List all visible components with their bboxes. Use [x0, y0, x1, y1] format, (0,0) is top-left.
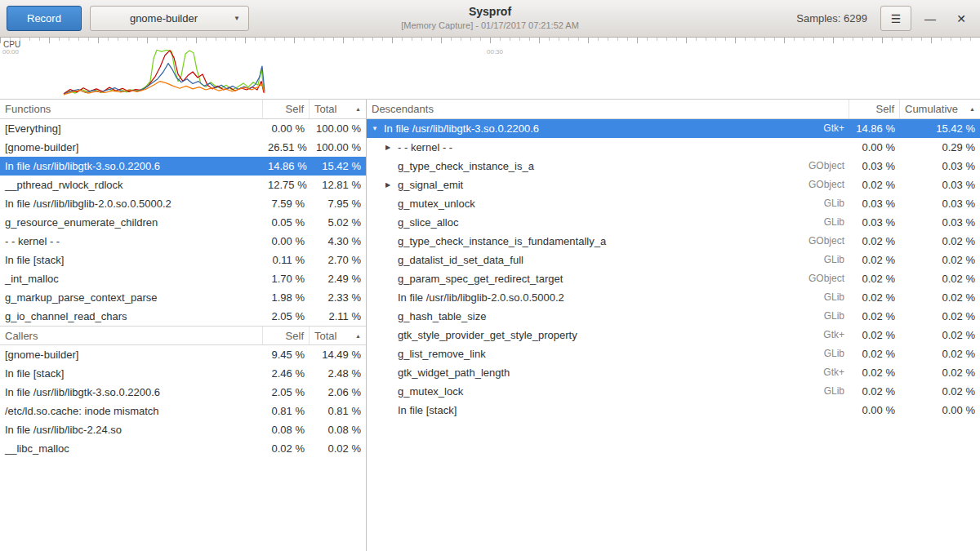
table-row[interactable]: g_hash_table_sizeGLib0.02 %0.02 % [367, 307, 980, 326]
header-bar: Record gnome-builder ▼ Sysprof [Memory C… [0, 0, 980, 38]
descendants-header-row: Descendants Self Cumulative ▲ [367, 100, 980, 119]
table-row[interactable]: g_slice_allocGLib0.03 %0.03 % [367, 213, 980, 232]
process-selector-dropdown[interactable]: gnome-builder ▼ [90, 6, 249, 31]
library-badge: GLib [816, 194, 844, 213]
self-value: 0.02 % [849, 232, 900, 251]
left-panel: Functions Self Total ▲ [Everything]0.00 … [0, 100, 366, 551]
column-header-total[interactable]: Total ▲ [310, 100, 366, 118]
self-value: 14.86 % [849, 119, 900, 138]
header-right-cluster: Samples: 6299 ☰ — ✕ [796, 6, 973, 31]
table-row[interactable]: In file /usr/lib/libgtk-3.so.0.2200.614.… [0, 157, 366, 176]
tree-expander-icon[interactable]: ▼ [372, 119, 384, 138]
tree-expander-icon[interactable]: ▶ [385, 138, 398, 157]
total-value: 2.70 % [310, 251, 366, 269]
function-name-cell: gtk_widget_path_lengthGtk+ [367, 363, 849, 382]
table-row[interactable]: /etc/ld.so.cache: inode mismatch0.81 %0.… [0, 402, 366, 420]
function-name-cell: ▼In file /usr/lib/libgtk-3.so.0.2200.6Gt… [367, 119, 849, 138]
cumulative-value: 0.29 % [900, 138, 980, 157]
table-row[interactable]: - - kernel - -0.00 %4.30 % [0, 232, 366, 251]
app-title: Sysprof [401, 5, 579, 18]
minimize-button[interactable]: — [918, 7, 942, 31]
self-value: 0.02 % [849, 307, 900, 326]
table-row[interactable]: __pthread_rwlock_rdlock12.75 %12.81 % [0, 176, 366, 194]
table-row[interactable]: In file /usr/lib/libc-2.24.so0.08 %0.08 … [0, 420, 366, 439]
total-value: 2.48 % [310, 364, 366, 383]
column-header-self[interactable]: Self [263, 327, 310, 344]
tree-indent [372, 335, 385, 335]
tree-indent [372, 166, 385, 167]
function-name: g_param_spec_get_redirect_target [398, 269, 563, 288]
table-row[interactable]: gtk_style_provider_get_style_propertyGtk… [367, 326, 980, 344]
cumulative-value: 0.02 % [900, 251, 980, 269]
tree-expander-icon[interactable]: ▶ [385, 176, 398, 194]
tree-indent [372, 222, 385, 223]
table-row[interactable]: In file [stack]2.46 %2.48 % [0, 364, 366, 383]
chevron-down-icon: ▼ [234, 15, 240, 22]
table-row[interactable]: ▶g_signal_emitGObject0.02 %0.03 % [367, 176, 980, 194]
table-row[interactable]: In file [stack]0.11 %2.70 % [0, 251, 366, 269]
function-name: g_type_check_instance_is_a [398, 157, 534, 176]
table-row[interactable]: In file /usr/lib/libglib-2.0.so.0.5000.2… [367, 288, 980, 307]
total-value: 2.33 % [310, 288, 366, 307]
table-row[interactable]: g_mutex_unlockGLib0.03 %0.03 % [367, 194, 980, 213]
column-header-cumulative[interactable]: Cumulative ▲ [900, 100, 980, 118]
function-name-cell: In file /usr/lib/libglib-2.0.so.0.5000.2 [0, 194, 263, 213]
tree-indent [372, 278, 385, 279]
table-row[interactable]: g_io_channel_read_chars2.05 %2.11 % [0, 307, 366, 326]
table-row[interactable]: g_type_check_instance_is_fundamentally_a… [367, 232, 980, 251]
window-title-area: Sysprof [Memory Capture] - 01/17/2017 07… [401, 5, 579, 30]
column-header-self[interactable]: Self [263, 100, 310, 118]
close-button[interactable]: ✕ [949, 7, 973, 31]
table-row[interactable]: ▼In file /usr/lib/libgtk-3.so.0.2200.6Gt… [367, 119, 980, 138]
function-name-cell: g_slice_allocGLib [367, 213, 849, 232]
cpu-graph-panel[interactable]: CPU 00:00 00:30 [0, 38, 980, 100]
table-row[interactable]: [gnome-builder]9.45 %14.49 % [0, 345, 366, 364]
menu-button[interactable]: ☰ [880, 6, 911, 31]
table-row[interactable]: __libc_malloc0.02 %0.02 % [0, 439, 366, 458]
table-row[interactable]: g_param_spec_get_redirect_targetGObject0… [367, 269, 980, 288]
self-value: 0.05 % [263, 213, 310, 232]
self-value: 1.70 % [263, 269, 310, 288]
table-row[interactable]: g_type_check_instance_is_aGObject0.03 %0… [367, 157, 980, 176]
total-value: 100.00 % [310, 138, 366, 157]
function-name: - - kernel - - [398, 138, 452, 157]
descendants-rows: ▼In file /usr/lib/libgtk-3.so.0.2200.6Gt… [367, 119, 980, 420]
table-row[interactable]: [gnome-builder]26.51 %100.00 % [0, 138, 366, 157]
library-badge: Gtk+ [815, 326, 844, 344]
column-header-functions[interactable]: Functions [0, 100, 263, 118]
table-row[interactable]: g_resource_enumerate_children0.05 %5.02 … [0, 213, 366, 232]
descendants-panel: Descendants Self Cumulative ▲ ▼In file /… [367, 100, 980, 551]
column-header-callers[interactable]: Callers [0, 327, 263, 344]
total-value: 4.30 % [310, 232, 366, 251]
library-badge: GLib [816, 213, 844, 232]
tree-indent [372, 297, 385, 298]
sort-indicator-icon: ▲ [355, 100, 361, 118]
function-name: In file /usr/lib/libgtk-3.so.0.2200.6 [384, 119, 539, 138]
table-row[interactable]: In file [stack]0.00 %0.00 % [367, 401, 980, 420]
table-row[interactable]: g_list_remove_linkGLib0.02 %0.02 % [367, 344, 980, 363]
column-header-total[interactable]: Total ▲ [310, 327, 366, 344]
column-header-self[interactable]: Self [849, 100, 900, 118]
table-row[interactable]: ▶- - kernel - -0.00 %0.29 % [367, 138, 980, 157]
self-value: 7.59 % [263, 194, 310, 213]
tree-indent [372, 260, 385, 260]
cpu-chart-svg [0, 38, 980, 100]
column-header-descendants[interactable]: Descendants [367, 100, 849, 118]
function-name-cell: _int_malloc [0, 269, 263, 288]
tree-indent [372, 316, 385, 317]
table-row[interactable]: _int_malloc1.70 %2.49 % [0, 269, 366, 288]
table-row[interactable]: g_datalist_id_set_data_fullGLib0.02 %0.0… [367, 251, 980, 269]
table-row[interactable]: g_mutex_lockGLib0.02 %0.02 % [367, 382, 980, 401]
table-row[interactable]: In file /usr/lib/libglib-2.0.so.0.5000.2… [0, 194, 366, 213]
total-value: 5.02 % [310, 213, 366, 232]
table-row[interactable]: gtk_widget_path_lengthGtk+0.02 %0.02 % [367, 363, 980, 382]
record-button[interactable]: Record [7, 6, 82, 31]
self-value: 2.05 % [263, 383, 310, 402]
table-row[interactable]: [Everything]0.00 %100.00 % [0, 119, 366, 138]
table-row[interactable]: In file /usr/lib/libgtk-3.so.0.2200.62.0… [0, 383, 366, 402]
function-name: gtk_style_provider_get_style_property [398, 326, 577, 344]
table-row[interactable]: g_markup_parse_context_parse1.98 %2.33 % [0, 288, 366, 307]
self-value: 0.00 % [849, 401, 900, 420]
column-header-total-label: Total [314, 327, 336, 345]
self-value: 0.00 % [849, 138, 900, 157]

• [Aim of the exercise] Everything in the records above should be retyped exactly except the pictures.

• [Exercise answer]
List all visible components with their bboxes. Use [x0, y0, x1, y1] format, (0,0) is top-left.
table-row[interactable]: g_hash_table_sizeGLib0.02 %0.02 % [367, 307, 980, 326]
header-bar: Record gnome-builder ▼ Sysprof [Memory C… [0, 0, 980, 38]
descendants-header-row: Descendants Self Cumulative ▲ [367, 100, 980, 119]
table-row[interactable]: g_slice_allocGLib0.03 %0.03 % [367, 213, 980, 232]
process-selector-dropdown[interactable]: gnome-builder ▼ [90, 6, 249, 31]
library-badge: GLib [816, 194, 844, 213]
self-value: 0.02 % [849, 232, 900, 251]
left-panel: Functions Self Total ▲ [Everything]0.00 … [0, 100, 366, 551]
column-header-total[interactable]: Total ▲ [310, 100, 366, 118]
self-value: 14.86 % [849, 119, 900, 138]
header-right-cluster: Samples: 6299 ☰ — ✕ [796, 6, 973, 31]
table-row[interactable]: In file /usr/lib/libgtk-3.so.0.2200.614.… [0, 157, 366, 176]
tree-expander-icon[interactable]: ▼ [372, 119, 384, 138]
tree-expander-icon[interactable]: ▶ [385, 138, 398, 157]
total-value: 2.70 % [310, 251, 366, 269]
function-name-cell: gtk_widget_path_lengthGtk+ [367, 363, 849, 382]
table-row[interactable]: /etc/ld.so.cache: inode mismatch0.81 %0.… [0, 402, 366, 420]
function-name-cell: ▼In file /usr/lib/libgtk-3.so.0.2200.6Gt… [367, 119, 849, 138]
cumulative-value: 0.29 % [900, 138, 980, 157]
table-row[interactable]: - - kernel - -0.00 %4.30 % [0, 232, 366, 251]
app-title: Sysprof [401, 5, 579, 18]
minimize-button[interactable]: — [918, 7, 942, 31]
self-value: 0.02 % [849, 307, 900, 326]
table-row[interactable]: __pthread_rwlock_rdlock12.75 %12.81 % [0, 176, 366, 194]
table-row[interactable]: In file /usr/lib/libc-2.24.so0.08 %0.08 … [0, 420, 366, 439]
total-value: 2.48 % [310, 364, 366, 383]
column-header-self[interactable]: Self [263, 327, 310, 344]
tree-indent [372, 335, 385, 335]
tree-indent [372, 166, 385, 167]
function-name: g_param_spec_get_redirect_target [398, 269, 563, 288]
table-row[interactable]: gtk_style_provider_get_style_propertyGtk… [367, 326, 980, 344]
cumulative-value: 0.02 % [900, 251, 980, 269]
tree-expander-icon[interactable]: ▶ [385, 176, 398, 194]
tree-indent [372, 222, 385, 223]
table-row[interactable]: In file [stack]2.46 %2.48 % [0, 364, 366, 383]
chevron-down-icon: ▼ [234, 15, 240, 22]
table-row[interactable]: ▶g_signal_emitGObject0.02 %0.03 % [367, 176, 980, 194]
table-row[interactable]: In file [stack]0.11 %2.70 % [0, 251, 366, 269]
function-name: g_type_check_instance_is_a [398, 157, 534, 176]
table-row[interactable]: In file /usr/lib/libglib-2.0.so.0.5000.2… [367, 288, 980, 307]
total-value: 2.33 % [310, 288, 366, 307]
table-row[interactable]: g_mutex_unlockGLib0.03 %0.03 % [367, 194, 980, 213]
column-header-cumulative[interactable]: Cumulative ▲ [900, 100, 980, 118]
function-name-cell: In file /usr/lib/libglib-2.0.so.0.5000.2 [0, 194, 263, 213]
tree-indent [372, 278, 385, 279]
table-row[interactable]: g_io_channel_read_chars2.05 %2.11 % [0, 307, 366, 326]
table-row[interactable]: g_type_check_instance_is_fundamentally_a… [367, 232, 980, 251]
window-title-area: Sysprof [Memory Capture] - 01/17/2017 07… [401, 5, 579, 30]
column-header-self[interactable]: Self [263, 100, 310, 118]
close-button[interactable]: ✕ [949, 7, 973, 31]
table-row[interactable]: ▼In file /usr/lib/libgtk-3.so.0.2200.6Gt… [367, 119, 980, 138]
function-name-cell: g_slice_allocGLib [367, 213, 849, 232]
cpu-graph-panel[interactable]: CPU 00:00 00:30 [0, 38, 980, 100]
table-row[interactable]: [gnome-builder]9.45 %14.49 % [0, 345, 366, 364]
menu-button[interactable]: ☰ [880, 6, 911, 31]
table-row[interactable]: __libc_malloc0.02 %0.02 % [0, 439, 366, 458]
table-row[interactable]: g_param_spec_get_redirect_targetGObject0… [367, 269, 980, 288]
self-value: 0.05 % [263, 213, 310, 232]
self-value: 1.70 % [263, 269, 310, 288]
table-row[interactable]: g_type_check_instance_is_aGObject0.03 %0… [367, 157, 980, 176]
total-value: 100.00 % [310, 138, 366, 157]
function-name: - - kernel - - [398, 138, 452, 157]
descendants-rows: ▼In file /usr/lib/libgtk-3.so.0.2200.6Gt… [367, 119, 980, 420]
table-row[interactable]: [gnome-builder]26.51 %100.00 % [0, 138, 366, 157]
library-badge: Gtk+ [815, 326, 844, 344]
column-header-functions[interactable]: Functions [0, 100, 263, 118]
table-row[interactable]: g_resource_enumerate_children0.05 %5.02 … [0, 213, 366, 232]
descendants-panel: Descendants Self Cumulative ▲ ▼In file /… [367, 100, 980, 551]
column-header-callers[interactable]: Callers [0, 327, 263, 344]
total-value: 4.30 % [310, 232, 366, 251]
library-badge: GLib [816, 213, 844, 232]
tree-indent [372, 297, 385, 298]
sort-indicator-icon: ▲ [355, 100, 361, 118]
function-name: In file /usr/lib/libgtk-3.so.0.2200.6 [384, 119, 539, 138]
table-row[interactable]: In file [stack]0.00 %0.00 % [367, 401, 980, 420]
table-row[interactable]: g_list_remove_linkGLib0.02 %0.02 % [367, 344, 980, 363]
column-header-total[interactable]: Total ▲ [310, 327, 366, 344]
column-header-self[interactable]: Self [849, 100, 900, 118]
table-row[interactable]: ▶- - kernel - -0.00 %0.29 % [367, 138, 980, 157]
self-value: 7.59 % [263, 194, 310, 213]
tree-indent [372, 260, 385, 260]
cpu-chart-svg [0, 38, 980, 100]
column-header-descendants[interactable]: Descendants [367, 100, 849, 118]
function-name-cell: _int_malloc [0, 269, 263, 288]
tree-indent [372, 316, 385, 317]
table-row[interactable]: _int_malloc1.70 %2.49 % [0, 269, 366, 288]
table-row[interactable]: g_datalist_id_set_data_fullGLib0.02 %0.0… [367, 251, 980, 269]
table-row[interactable]: g_mutex_lockGLib0.02 %0.02 % [367, 382, 980, 401]
table-row[interactable]: In file /usr/lib/libglib-2.0.so.0.5000.2… [0, 194, 366, 213]
total-value: 5.02 % [310, 213, 366, 232]
table-row[interactable]: gtk_widget_path_lengthGtk+0.02 %0.02 % [367, 363, 980, 382]
record-button[interactable]: Record [7, 6, 82, 31]
self-value: 2.05 % [263, 383, 310, 402]
table-row[interactable]: [Everything]0.00 %100.00 % [0, 119, 366, 138]
table-row[interactable]: In file /usr/lib/libgtk-3.so.0.2200.62.0… [0, 383, 366, 402]
function-name: gtk_style_provider_get_style_property [398, 326, 577, 344]
table-row[interactable]: g_markup_parse_context_parse1.98 %2.33 % [0, 288, 366, 307]
self-value: 0.00 % [849, 401, 900, 420]
column-header-total-label: Total [314, 327, 336, 345]
self-value: 0.00 % [849, 138, 900, 157]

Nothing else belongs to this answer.